- EXERCISE AIM -
Your job is to copy the lines from the material that include "RECHERCHER".
== Segment start ==
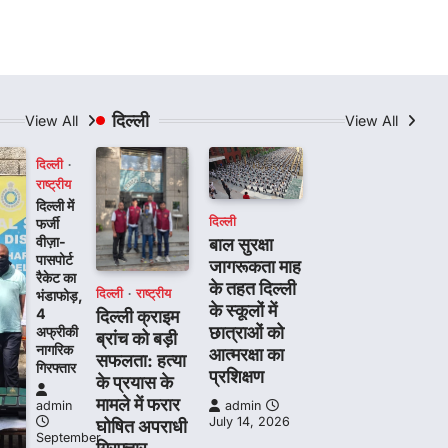
दिल्ली
View All
View All
दिल्ली
राष्ट्रीय
दिल्ली में
दिल्ली
फर्जी
वीज़ा-
बाल सुरक्षा
पासपोर्ट
जागरूकता माह
रैकेट का
के तहत दिल्ली
दिल्ली
राष्ट्रीय
भंडाफोड़,
के स्कूलों में
4
दिल्ली क्राइम
छात्राओं को
अफ्रीकी
ब्रांच को बड़ी
नागरिक
आत्मरक्षा का
सफलता: हत्या
गिरफ्तार
प्रशिक्षण
के प्रयास के
मामले में फरार
admin
admin
July 14, 2026
घोषित अपराधी
September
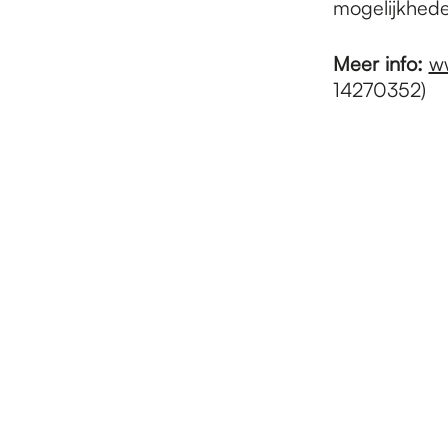
mogelijkhede
Meer info:
ww
14270352)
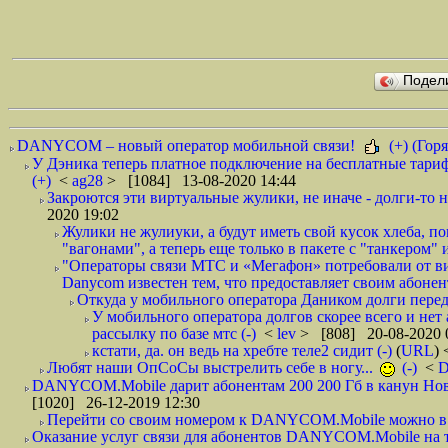
Подел
DANYCOM – новый оператор мобильной связи!
(+) (Горя
У Дэника теперь платное подключение на бесплатные тариф
(+)
<
ag28
> [1084] 13-08-2020 14:44
Закроются эти виртуальные жулики, не иначе - долги-то не
2020 19:02
Жулики не жулиуки, а будут иметь свой кусок хлеба, 
"вагонами", а теперь еще только в пакете с "танкером" и
"Операторы связи МТС и «Мегафон» потребовали от вир
Danycom известен тем, что предоставляет своим абонент
Откуда у мобильного оператора Даником долги перед
У мобильного оператора долгов скорее всего и нет
рассылку по базе мтс (-)
<
lev
> [808] 20-08-2020 
кстати, да. он ведь на хребте теле2 сидит (-)
(
URL
)
Любят наши ОпСоСы выстрелить себе в ногу...
(-)
<
DANYCOM.Mobile дарит абонентам 200 200 Гб в канун Нового
[1020] 26-12-2019 12:30
Перейти со своим номером к DANYCOM.Mobile можно в 5
Оказание услуг связи для абонентов DANYCOM.Mobile на 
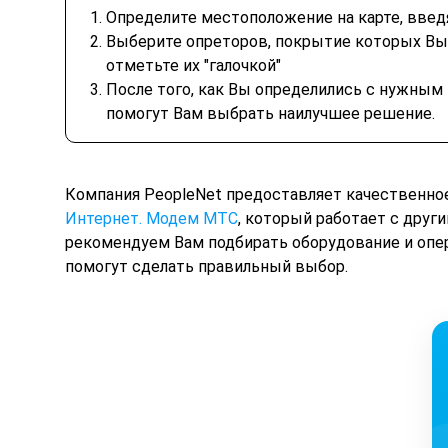
Определите местоположение на карте, введ
Выберите опреторов, покрытие которых Вы хо
отметьте их "галочкой"
После того, как Вы определились с нужным
помогут Вам выбрать наилучшее решение.
Компания PeopleNet предоставляет качественно
Интернет. Модем МТС
, который работает с друг
рекомендуем Вам подбирать оборудование и опер
помогут сделать правильный выбор.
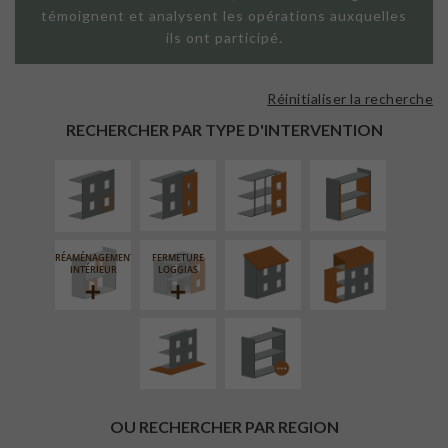
témoignent et analysent les opérations auxquelles
ils ont participé.
Réinitialiser la recherche
ISOLATION
FAÇADE SUR
FAÇADE SUR
ISOLATION
THERMIQUE
PAROI PLEINE
SUPPORT
THERMIQUE
RECHERCHER PAR TYPE D'INTERVENTION
EXTÉRIEURE
LINÉAIRE
INTÉRIEURE
RÉFECTION DES
SURÉLÉVATION
TOITURES
EXTENSION
RÉAMÉNAGEMENT
FERMETURE
AMÉNAGEMENT
PROCÉDÉ
INTÉRIEUR
LOGGIAS
EXTÉRIEUR
PARTICULIER
OU RECHERCHER PAR REGION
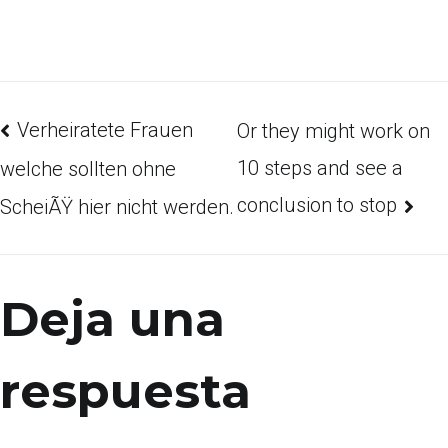
Verheiratete Frauen
Or they might work on
10 steps and see a
welche sollten ohne
conclusion to stop
ScheiÃŸ hier nicht werden.
Deja una
respuesta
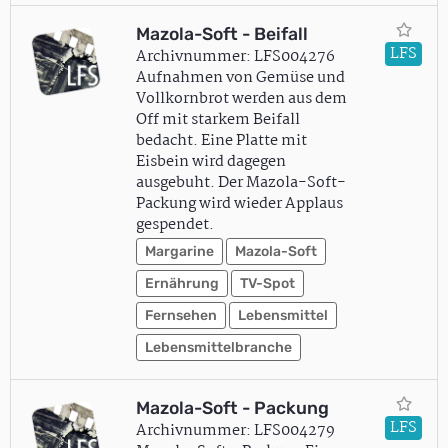
Mazola-Soft - Beifall
LFS
Archivnummer: LFS004276
Aufnahmen von Gemüse und
Vollkornbrot werden aus dem
Off mit starkem Beifall
bedacht. Eine Platte mit
Eisbein wird dagegen
ausgebuht. Der Mazola-Soft-
Packung wird wieder Applaus
gespendet.
Margarine
Mazola-Soft
Ernährung
TV-Spot
Fernsehen
Lebensmittel
Lebensmittelbranche
Mazola-Soft - Packung
LFS
Archivnummer: LFS004279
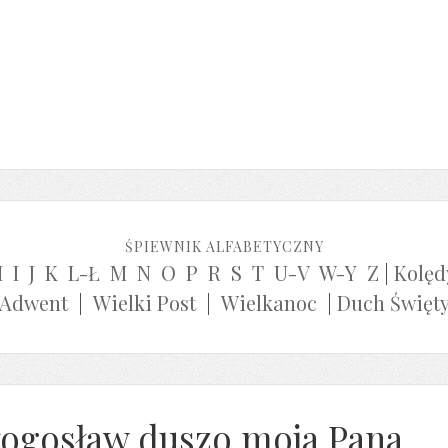
ŚPIEWNIK ALFABETYCZNY
H
I
J
K
L-Ł
M
N
O
P
R
S
T
U-V
W-Y
Z
|
Kolęd
Adwent
|
Wielki Post
|
Wielkanoc
|
Duch Święt
łogosław duszo moja Pana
== Segment end ==
- THE ANSWER -
RECHERCHER PAR TYPE D'INTERVENTION
OU RECHERCHER PAR REGION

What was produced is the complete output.